LAUSR

Abstract Real-time hybrid simulation is an advanced testing methodology to evaluate structural responses under realistic operating conditions. Typically, the real-time hybrid system uses actuation and control system to apply load and motion boundary conditions on the experimental substructure. The inherent system dynamics present phase lags, in addition to the communication delays, that both cause negative damping in the real-time hybrid system. In this study, the dynamic equation of motion is derived for a generalized multiple-degree-of-freedom hybrid system. The negative damping effect is quantified, which depends not only on the actuator motion control performance, but also more importantly on the partition between the numerical and experimental substructures (i.e. how the stiffness and mass are assumed in both substructures).

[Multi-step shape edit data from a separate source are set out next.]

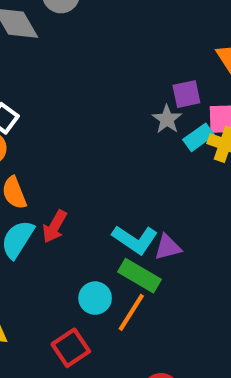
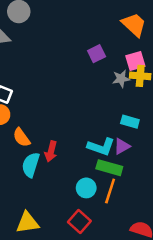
purple square: (186, 94) -> (97, 54), moved
gray star: (167, 119) -> (121, 79), moved, turned -30
cyan rectangle: (199, 137) -> (130, 122), moved, turned 66

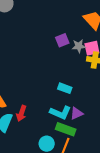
gray star: (121, 79) -> (79, 46), moved
cyan rectangle: (130, 122) -> (65, 88), moved

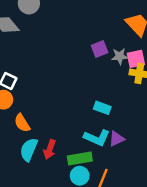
red arrow: (21, 113) -> (50, 149), moved
green rectangle: (66, 129) -> (80, 159), moved, turned -30

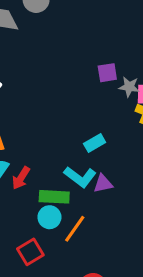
cyan rectangle: (102, 108) -> (95, 143), turned -63

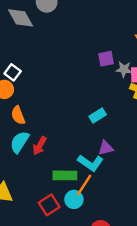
cyan L-shape: (80, 177) -> (91, 163), moved
green rectangle: (54, 197) -> (65, 175), moved
cyan circle: (49, 217) -> (74, 199), moved

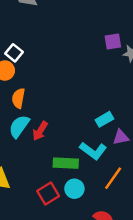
orange semicircle: (18, 115) -> (18, 98), turned 30
cyan rectangle: (98, 116) -> (104, 119), moved
purple triangle: (106, 148) -> (121, 137), moved
orange line: (84, 185) -> (113, 178), moved

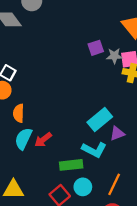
cyan rectangle: (104, 119) -> (100, 120), size x1.5
red arrow: (40, 131) -> (43, 140), turned 30
orange line: (113, 178) -> (114, 184), moved

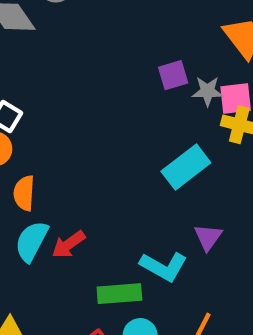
cyan rectangle: (100, 120) -> (186, 167), moved
purple triangle: (117, 133) -> (208, 237), turned -35

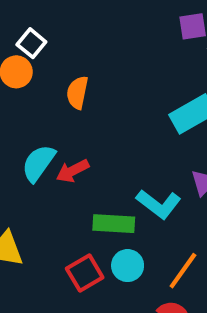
orange semicircle: (24, 193) -> (77, 93), moved

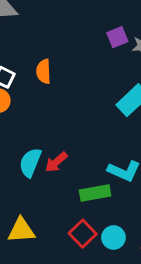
orange semicircle: (77, 93) -> (44, 71), moved
cyan circle: (128, 266) -> (114, 237), moved

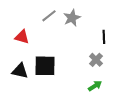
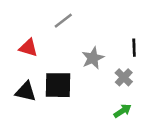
gray star: (72, 18) -> (93, 58), moved

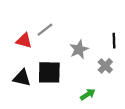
gray line: (63, 21) -> (45, 30), moved
green arrow: (122, 111) -> (88, 94), moved

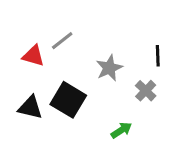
black square: (49, 72) -> (68, 100), turned 30

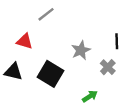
gray line: (62, 41) -> (46, 14), moved
black triangle: (30, 107) -> (13, 72), moved

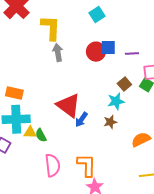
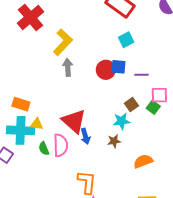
cyan square: (97, 15) -> (126, 40), moved
yellow L-shape: (51, 28) -> (63, 42), turned 36
blue arrow: (81, 120) -> (85, 136), turned -56
yellow triangle: (30, 132) -> (37, 124), moved
pink semicircle: (53, 165) -> (61, 145), moved

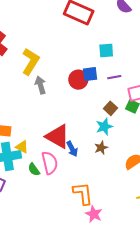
cyan square: (126, 40) -> (106, 50), moved, turned 35
yellow triangle: (37, 124) -> (22, 147), turned 32

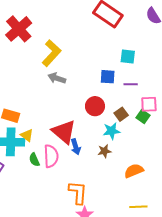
red circle: (78, 80) -> (95, 106), moved
gray arrow: (41, 85) -> (57, 78), turned -66

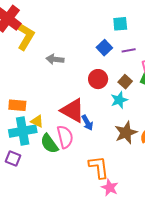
yellow L-shape: (51, 53) -> (26, 37), moved
blue square: (108, 77) -> (104, 48), turned -35
brown star: (104, 151) -> (126, 133), moved, size x1.6
green semicircle: (34, 160) -> (49, 144), size x1.5

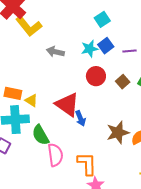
cyan square: (120, 24) -> (102, 19), moved, turned -35
yellow L-shape: (26, 37) -> (29, 26), turned 104
cyan star: (119, 100) -> (90, 49), moved
yellow triangle: (37, 121) -> (31, 100), moved
pink semicircle: (65, 137) -> (55, 155), moved

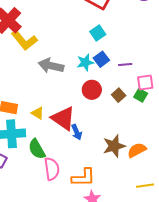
gray arrow: (55, 52) -> (51, 66), size x1.4
yellow triangle: (31, 100) -> (38, 113), moved
orange L-shape: (87, 164) -> (83, 177), turned 90

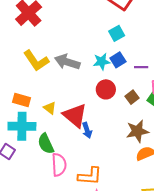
yellow L-shape: (24, 40) -> (36, 61), moved
brown star: (114, 146) -> (137, 131), moved

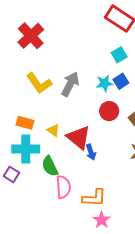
gray arrow: (67, 62) -> (70, 84), turned 100

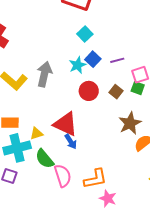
yellow triangle: (53, 130) -> (36, 134), moved, turned -40
blue arrow: (91, 152) -> (71, 141), moved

It is demonstrated the worst-case hybrid substructure partition may have very narrow stability margin in its tolerance of any system delay. The proposed equation of motion gains system level understanding of any arbitrary hybrid substructure partition; thus allow both frequency domain system analysis and time domain evaluation. The benchmark problem is studied to validate the proposed equation of motion compared with the virtual testing method, both approaches show excellent correlation. These pre-testing assessments could establish quantitative predictive measures about the system stability limit and performance criteria. Thus they are very important in the early design stage of a feasible real-time hybrid implementation, help reduce the risks of unintended physical testing responses.